Н.А. Бердяев отмечает в своей статье два направления усилий человеческого духа: усилия по созданию культуры и усилия, направленные на преобразование самой жизни. Эти два направления, согласно Н.А. Бердяеву, противоположны и взаимно исключают друг друга. Так он переосмысляет О. Шпенглера, который, по его словам, «.признал цивилизацию роком всякой культуры» [1, с. 73]. Характеризуя разницу между указанными направлениями, Н.А. Бердяев пишет: «Во всякой культуре после расцвета, усложнения и утончения, начинается иссякание творческих сил, удаление и угашение духа, убыль духа. Меняются все направление культуры. Она направляется к практическому осуществлению могущества, к практической организации жизни в сторону все большего ее расширения» [1, с. 74]. Этот период расширения
О. Шпенглер отождествляет с понятием цивилизации, он пишет: «Чистая цивилизация, как исторический процесс, представляет собой постепенную разработку (уступами, как в копях) ставших неорганическими и отмерших форм» [5, с. 46], при этом, как он пишет дальше: «Тенденция к расширению, - это рок, нечто демоническое и чудовищное, охватывающее позднего человека эпохи мировых городов, заставляя его служить себе, независимо от того, хочет ли он этого или не хочет, знает ли он об этом или нет» [5, с. 54].
Таким образом, О. Шпенглер, а вслед за ним и Н.А. Бердяев, оценивают тенденцию к расширению поля действия того или иного принципа как тенденцию к омертвению культуры, ее угасанию. Казалось бы, не является ли расширение признаком прогрессивного развития, признаком победного шествия и возрастания культурного творчества, что вполне логично и многим таковым и кажется. Но беспристрастному и глубокому взгляду открывается иная картина. То, что представляется на первый взгляд возрастанием и прогрессом, в глубине своей падение и выхолащивание.
С. Булгаков также рассматривает сущность духовного кризиса, постигшего западноевропейскую культуру в Новое время, он утверждает, что духовная борьба, составляющая основную тему и основное содержание новой истории, начиная с ренессанса и особенно явственно с
XVIII века, определяется усилиями культурного человечества устроиться без Бога навсегда и окончательно.
Булгаков отмечает две основные тенденции, господствующие в настроениях современной ему духовной жизни. Одна тенденция, восходящая к Л. Фейербаху, связана с попыткой сохранить принцип любви к ближнему, провозглашенный христианством. О ней философ замечает, что современное мировоззрение отвергло всю религиозную основу этого учения, вытравило везде божественную веру, но удержало те его стороны, которые непосредственно относятся к человеку: удержало любовь к ближнему, обозвав ее альтруизмом, веру в божественность человека, произведя его в человеко-бога, веру в спасение человечества, настаивая на учении о прогрессе. Другая тенденция есть логическое завершение крушения осознания единства всего человечества в Боге, она связана с провозглашением культа отдельного индивида, - о ней
С. Булгаков пишет как об отказе искать какого-то кумира вне себя, в другом, в таком же, как я, или хуже меня, вообще в толпе, во многих.

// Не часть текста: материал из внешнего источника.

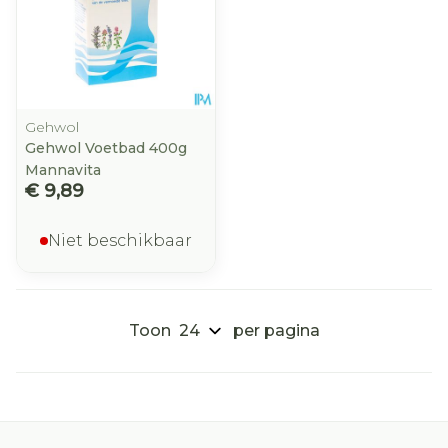
Gehwol
Gehwol Voetbad 400g
Mannavita
€ 9,89
Niet beschikbaar
Toon
per pagina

Отказавшись поклоняться Богу, человек тем более отказывается поклоняться другому человеку, ибо не может считать никого другого лучше себя. Нет, он может признать кого-то лучше себя в том или другом, но принципиально, по своей природе никто не лучше и не хуже. Так зачем же поклоняться кому-то, если сам я не хуже других? Так происходит распадение человечества на отдельные атомы. Тенденция распадения, распыления, разделения не может не сказываться губительно на устроении любого человеческого объединения, тем более такого, как государство. Г осударство перестает выступать в роли священного человеческого союза, но выступает в роли внешней по отношению к человеку силы, во многом враждебной ему. Упразднение религии, таким образом, лишает людей осознания изначального единства их в своей сущностной основе. Дальнейший распад духовности становится лишь делом времени.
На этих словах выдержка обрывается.